Dziennikarz przeszukał śmieci i znalazł w nich m.in. list do premier Beaty Szydło, w którym urzędnicy prosili o interwencję w sprawie ważnej bydgoskiej inwestycji, jaką jest droga ekspresowa S10. Nie brakowało też pism wysyłanych do innych samorządowców. Ale to jeszcze nie wszystkie "skarby" ukryte w workach. Okazuje się, że powędrowały do nich też dokumenty zawierające dane osobowe mieszkańców Bydgoszczy np. ich adresy czy numery dowodów osobistych.
Śmieci pod lupą policji
Dokumenty już zabezpieczyli policjanci, którzy będą sprawdzać czy nie doszło do złamania prawa. Głównie chodzi o ustawę o ochronie danych osobowych, do których w tym przypadku mogły mieć dostęp osoby postronne.
- Przejęliśmy te materiały i przekazaliśmy je prokuratorowi, który zdecyduje jakie będą kolejne działania w tej sprawie - mówi Maciej Daszkiewicz z bydgoskiej policji.
"Staramy się, ale nikt nie jest idealny"
Z kolei urzędnicy tłumaczą, że trudno im się odnieść do sprawy, bo nie wiedzą, jakie dokładnie pisma znaleziono w śmieciach. Przyznają jednak, że ostatnio mieli problemy z firmą wywożącą śmieci.
- Podczas wczorajszego spotkania przyznali się do tego uchybienia. Tłumaczyli, że to przez zmiany personalne i zamieszanie organizacyjne - mówi Wojciech Jazdon, dyrektor Wydziału Organizacyjno-Administracyjnego Urzędu Miasta w Bydgoszczy.
Jednocześnie dyrekcja magistratu zapewnia, że jego pracownicy są zobowiązywani do właściwego przechowywania dokumentów oraz niszczenia tych, które nie są już potrzebne.
- Mamy tu 174 niszczarek i całą procedurę utylizowania pism.
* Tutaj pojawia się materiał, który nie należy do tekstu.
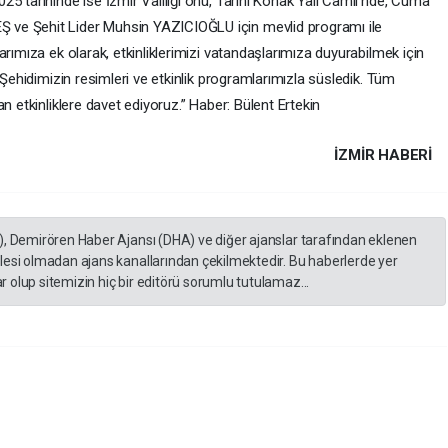
5 tarihinde ise İzmir Valiliği önü, Tarihi Konak Yalı Camii’nde, Cuma
ve Şehit Lider Muhsin YAZICIOĞLU için mevlid programı ile
rımıza ek olarak, etkinliklerimizi vatandaşlarımıza duyurabilmek için
 Şehidimizin resimleri ve etkinlik programlarımızla süsledik. Tüm
n etkinliklere davet ediyoruz.” Haber: Bülent Ertekin
İZMIR HABERİ
), Demirören Haber Ajansı (DHA) ve diğer ajanslar tarafından eklenen
lesi olmadan ajans kanallarından çekilmektedir. Bu haberlerde yer
 olup sitemizin hiç bir editörü sorumlu tutulamaz...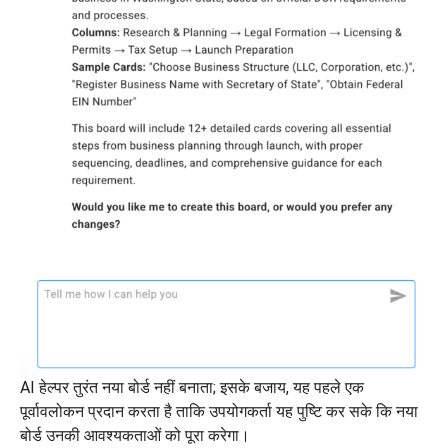
AI हेल्पर तुरंत नया बोर्ड नहीं बनाता; इसके बजाय, यह पहले एक
पूर्वावलोकन प्रदान करता है ताकि उपयोगकर्ता यह पुष्टि कर सके कि नया
बोर्ड उनकी आवश्यकताओं को पूरा करेगा।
Bardzo się staramy, żeby te standardy były zachowane. Ale oczywiście nikt nie jest idealny, wszyscy jesteśmy tylko ludźmi, dlatego nie wykluczam, że ktoś mógł popełnić błąd. Oczywiście nie powinno dojść do takiego uchybienia - tłumaczy Wojciech Jazdon, dyrektor Wydziału Organizacyjno-Administracyjnego Urzędu Miasta w Bydgoszczy
Segregują czy nie?
Tymczasem opozycja wytyka prezydentowi, że jego urzędnicy nie segregują śmieci, mimo że sami byli zwolennikami kilkuletniej kampanii, która miała przekonać mieszkańców do dbania o środowisko.
- Opozycja zaznacza, że szkoda pieniędzy wydanych na tę kampanię skoro nawet urzędnicy nie potrafią posegregować odpadów - mówi Mariusz Sidorkiewicz, reporter TVN 24, który zajmuje się sprawą.
Magistrat odbija "piłeczkę" i zapewnia, że śmieci segreguje. Dowodem mają być liczne pojemniki na papier, plastiki i inne odpady.
Jeśli chcielibyście nas zainteresować tematem związanym z Waszym regionem - czekamy na Wasze sygnały/materiały. Piszcie na Kontakt24@tvn.pl.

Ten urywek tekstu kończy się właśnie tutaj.